Auch auf dem Thinkpad tippe ich auf der wunderbaren Tastatur (genau deswegen habe ich mir einen alten ThinkPad x220 gekauft) mit NEO. In meinem anderen Büro im Haus steht mein Windows-Rechner, der bisher mein Hauptrechner war. Da Windows und NEO nicht richtig zusammenspielen, benutze ich den Computer nur noch für Videokonferenzen und Arbeiten, die nicht besonders schreibintensiv sind. Ansonsten schreibe ich gerade fast alle Texte auf meinem Thinkpad oder auf meinem Raspberry Pi im Schuppen.

Das war jetzt eine lange Einleitung zum Titel. Damit ich hier aber doch noch die Kurve bekomme: Ich habe mich jetzt wieder an NEO gewöhnt und mache nur noch wenige Fehler, die ich blind korrigiere. Ich spüre, wenn ich eine Taste nicht richtig gedrückt habe. Ich tippe die Backspace-Taste und korrigiere. Das ist eine ärgerliche Angewohnheit, denn ich komme dadurch auch aus dem Schreibfluss.

Meistens ist es nur ein Tastenvertipper, eine falsche Reihenfolge der Buchstaben, die sich rasant bereinigen lässt, wenn ich mit einer Rechtschreibprüfung – Teil meiner Definition of Done – darüberfahre. Deswegen habe ich mir nur vorgenommen, dass ich die Rechtschreibfehler in Kauf nehme und nicht zurückschaue. Die Backspace-Taste ist nicht direkt verboten, aber ich will sie nur noch in den äußersten Notfällen benutzen. Wenn so richtig etwas daneben geht, zum Beispiel.
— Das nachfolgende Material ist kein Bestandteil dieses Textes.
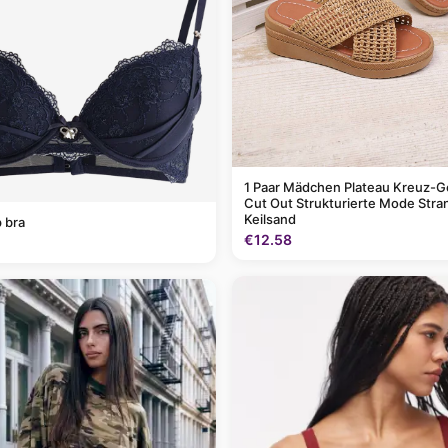
1 Paar Mädchen Plateau Kreuz-G
Cut Out Strukturierte Mode Stra
Keilsand
 bra
€12.58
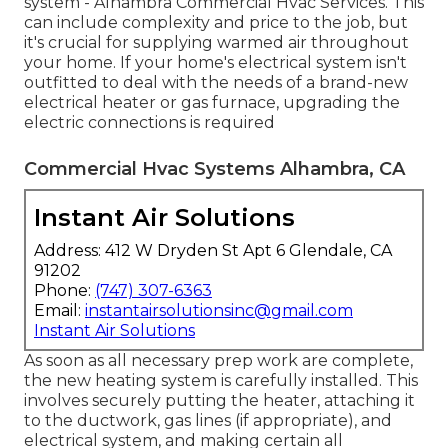
system - Alhambra Commercial Hvac Services. This
can include complexity and price to the job, but
it's crucial for supplying warmed air throughout
your home. If your home's electrical system isn't
outfitted to deal with the needs of a brand-new
electrical heater or gas furnace, upgrading the
electric connections is required
Commercial Hvac Systems Alhambra, CA
Instant Air Solutions
Address: 412 W Dryden St Apt 6 Glendale, CA
91202
Phone:
(747) 307-6363
Email:
instantairsolutionsinc@gmail.com
Instant Air Solutions
As soon as all necessary prep work are complete,
the new heating system is carefully installed. This
involves securely putting the heater, attaching it
to the ductwork, gas lines (if appropriate), and
electrical system, and making certain all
Seit ich meiner Tippkunst und mir vertraue und mich mehr auf das Tippen konzentriere, bin ich schneller und auch akkurater auf der Tastatur.

Und so sollten wir auch im Leben die Backspace-Taste vergessen. Wir können nicht mehr zurück, nichts mehr korrigieren. Vielleicht sollten wir damit leben, dass mal etwas nicht perfekt ist und einfach weitermachen, weil das Leben perfekt ist so wie es ist und kleine Mängel das Leben nicht so beeinflussen wie das andere und wir selbst uns einreden. Deswegen: einfach weiterschreiben und weiterleben. Ganz ohne Backspace-Taste.